According to the OSG, since the offense proved (Article 318 of the Revised Penal Code) is
necessarily included in the offense charged, then the decision of the respondent court
modifying the court of origin's judgment is perfectly valid and the petitioner's claim that the
trial court had no jurisdiction must necessarily
fail. 15
This argument is specious. Aforementioned section applies exclusively to cases where the offense
as charged is included in or necessarily includes the offense proved. It presupposes that the court
rendering judgment has jurisdiction over the case based on the allegations in the information.
However, in the case at bar, from the onset of the criminal proceedings, the lower court had no
jurisdiction to hear and decide the case.
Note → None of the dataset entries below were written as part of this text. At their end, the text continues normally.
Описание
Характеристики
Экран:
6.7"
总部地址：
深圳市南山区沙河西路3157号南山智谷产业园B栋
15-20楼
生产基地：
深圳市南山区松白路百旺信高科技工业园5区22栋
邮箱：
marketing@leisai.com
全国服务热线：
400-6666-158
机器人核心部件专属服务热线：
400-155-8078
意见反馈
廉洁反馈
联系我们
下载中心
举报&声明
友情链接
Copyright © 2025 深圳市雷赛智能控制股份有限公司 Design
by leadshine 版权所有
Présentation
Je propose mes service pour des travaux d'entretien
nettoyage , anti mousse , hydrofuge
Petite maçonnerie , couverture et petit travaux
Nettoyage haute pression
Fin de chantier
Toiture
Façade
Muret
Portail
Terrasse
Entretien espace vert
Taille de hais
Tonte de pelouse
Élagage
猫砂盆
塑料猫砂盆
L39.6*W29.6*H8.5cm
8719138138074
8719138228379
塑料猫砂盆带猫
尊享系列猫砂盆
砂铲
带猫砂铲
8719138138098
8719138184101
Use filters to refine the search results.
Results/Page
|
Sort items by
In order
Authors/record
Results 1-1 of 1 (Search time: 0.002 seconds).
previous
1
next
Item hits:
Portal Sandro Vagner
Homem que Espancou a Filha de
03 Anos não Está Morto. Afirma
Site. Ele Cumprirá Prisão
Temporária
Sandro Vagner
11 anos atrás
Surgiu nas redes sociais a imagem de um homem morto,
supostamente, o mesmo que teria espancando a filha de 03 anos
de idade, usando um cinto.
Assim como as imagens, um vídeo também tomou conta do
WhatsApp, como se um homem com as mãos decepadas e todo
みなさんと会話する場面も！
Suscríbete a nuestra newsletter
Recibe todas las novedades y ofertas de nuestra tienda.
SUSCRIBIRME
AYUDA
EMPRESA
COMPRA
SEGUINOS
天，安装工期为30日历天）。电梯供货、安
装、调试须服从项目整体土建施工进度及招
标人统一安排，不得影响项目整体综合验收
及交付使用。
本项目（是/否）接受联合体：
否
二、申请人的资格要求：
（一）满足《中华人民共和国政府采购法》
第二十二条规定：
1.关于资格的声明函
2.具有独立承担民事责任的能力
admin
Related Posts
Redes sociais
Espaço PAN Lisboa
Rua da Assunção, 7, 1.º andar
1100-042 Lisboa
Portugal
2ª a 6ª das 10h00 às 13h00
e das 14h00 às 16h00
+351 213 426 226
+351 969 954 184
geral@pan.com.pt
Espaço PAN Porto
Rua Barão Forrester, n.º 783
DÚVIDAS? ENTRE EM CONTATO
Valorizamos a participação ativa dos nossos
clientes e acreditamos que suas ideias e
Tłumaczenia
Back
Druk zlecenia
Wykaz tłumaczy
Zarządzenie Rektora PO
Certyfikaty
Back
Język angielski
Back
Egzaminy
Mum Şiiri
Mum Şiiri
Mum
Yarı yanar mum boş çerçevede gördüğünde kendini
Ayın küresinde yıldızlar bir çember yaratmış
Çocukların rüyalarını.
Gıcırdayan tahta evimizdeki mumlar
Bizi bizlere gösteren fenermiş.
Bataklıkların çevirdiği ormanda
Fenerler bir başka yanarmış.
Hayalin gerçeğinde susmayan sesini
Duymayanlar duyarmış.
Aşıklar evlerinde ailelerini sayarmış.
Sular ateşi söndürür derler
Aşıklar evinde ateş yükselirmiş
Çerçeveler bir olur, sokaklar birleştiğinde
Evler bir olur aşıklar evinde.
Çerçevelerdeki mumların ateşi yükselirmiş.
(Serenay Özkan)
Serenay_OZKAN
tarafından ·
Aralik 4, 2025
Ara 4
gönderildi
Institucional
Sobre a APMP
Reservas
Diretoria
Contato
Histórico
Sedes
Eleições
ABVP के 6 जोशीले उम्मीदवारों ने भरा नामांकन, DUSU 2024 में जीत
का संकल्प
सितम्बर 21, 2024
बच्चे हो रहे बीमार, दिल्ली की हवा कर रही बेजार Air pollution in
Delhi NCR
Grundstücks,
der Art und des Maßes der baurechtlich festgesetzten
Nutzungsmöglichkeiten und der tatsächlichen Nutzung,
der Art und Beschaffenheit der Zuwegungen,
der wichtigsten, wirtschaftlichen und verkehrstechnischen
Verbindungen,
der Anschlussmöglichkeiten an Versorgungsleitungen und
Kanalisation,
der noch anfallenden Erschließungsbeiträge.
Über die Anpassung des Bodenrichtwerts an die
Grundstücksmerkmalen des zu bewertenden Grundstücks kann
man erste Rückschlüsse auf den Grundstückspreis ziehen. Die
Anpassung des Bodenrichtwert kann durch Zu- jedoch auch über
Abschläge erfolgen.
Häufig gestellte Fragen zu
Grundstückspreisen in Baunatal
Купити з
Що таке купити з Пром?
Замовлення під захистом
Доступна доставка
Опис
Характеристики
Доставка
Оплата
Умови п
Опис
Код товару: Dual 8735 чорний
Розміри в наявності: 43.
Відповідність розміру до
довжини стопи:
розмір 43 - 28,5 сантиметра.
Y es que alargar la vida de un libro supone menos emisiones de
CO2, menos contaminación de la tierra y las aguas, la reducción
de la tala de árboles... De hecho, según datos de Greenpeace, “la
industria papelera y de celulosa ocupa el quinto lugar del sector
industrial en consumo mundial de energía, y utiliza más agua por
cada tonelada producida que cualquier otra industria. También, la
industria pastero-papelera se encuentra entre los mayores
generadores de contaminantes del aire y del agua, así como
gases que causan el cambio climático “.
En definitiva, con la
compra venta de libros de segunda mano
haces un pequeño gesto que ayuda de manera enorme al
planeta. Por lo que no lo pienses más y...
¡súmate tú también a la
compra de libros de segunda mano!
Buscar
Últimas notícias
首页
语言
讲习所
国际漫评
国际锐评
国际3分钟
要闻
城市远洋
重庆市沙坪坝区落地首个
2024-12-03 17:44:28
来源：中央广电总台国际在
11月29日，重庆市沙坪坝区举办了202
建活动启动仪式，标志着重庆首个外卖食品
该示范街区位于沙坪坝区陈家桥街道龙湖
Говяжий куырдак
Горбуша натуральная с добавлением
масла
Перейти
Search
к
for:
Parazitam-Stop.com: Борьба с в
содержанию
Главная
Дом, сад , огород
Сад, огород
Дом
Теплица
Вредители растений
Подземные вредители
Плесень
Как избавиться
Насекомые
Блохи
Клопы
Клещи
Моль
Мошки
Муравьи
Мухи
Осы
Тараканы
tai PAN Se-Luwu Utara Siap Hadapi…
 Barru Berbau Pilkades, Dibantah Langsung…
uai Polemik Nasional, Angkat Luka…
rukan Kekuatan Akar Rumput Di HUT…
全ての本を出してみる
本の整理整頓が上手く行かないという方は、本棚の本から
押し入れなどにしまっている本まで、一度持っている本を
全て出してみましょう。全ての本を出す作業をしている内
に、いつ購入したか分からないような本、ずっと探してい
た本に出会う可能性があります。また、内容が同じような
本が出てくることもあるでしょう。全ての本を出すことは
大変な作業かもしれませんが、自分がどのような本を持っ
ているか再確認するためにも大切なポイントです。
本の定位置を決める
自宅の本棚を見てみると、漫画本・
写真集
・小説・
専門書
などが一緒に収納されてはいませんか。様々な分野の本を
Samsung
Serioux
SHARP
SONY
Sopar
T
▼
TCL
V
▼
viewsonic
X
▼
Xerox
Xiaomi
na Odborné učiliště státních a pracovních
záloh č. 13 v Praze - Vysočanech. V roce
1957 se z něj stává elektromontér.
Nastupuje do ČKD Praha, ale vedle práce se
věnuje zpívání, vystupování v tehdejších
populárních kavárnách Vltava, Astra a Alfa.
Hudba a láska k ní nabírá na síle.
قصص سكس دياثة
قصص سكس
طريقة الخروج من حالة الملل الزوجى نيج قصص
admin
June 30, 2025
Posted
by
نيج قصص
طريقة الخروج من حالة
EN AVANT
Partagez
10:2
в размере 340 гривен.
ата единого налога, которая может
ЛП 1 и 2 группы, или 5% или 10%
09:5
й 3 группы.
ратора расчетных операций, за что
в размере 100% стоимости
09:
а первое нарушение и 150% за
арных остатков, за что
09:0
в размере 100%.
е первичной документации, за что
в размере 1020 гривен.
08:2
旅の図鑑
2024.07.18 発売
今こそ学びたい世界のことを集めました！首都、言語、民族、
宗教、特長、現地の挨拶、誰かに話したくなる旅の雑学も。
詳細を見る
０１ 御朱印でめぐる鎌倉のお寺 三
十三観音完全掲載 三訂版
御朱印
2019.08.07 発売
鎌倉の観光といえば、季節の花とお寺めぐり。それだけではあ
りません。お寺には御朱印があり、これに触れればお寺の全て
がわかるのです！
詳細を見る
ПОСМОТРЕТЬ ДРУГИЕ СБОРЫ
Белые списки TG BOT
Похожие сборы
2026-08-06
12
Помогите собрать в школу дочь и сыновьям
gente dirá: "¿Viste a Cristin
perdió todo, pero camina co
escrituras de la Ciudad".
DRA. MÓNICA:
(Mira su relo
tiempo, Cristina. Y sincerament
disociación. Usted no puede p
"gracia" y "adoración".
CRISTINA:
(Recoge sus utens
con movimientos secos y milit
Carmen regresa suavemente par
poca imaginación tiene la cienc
Having arrived at the conclusion that the Regional Trial Court did not have jurisdiction to try the case
against the appellant, it is no longer necessary to consider the other issues raised as the decision of
the Regional Trial Court is null and void.
WHEREFORE, the instant petition is GRANTED. The challenged decision of respondent Court of
Appeals in CA-GR CR No. 12320 is set aside as the Regional Trial Court, whose decision was
affirmed therein, had no jurisdiction over Criminal Case No. 0867-M.
SO ORDERED.
Davide, Jr., C.J., Puno, Pardo and Ynares-Santiago, JJ., concur.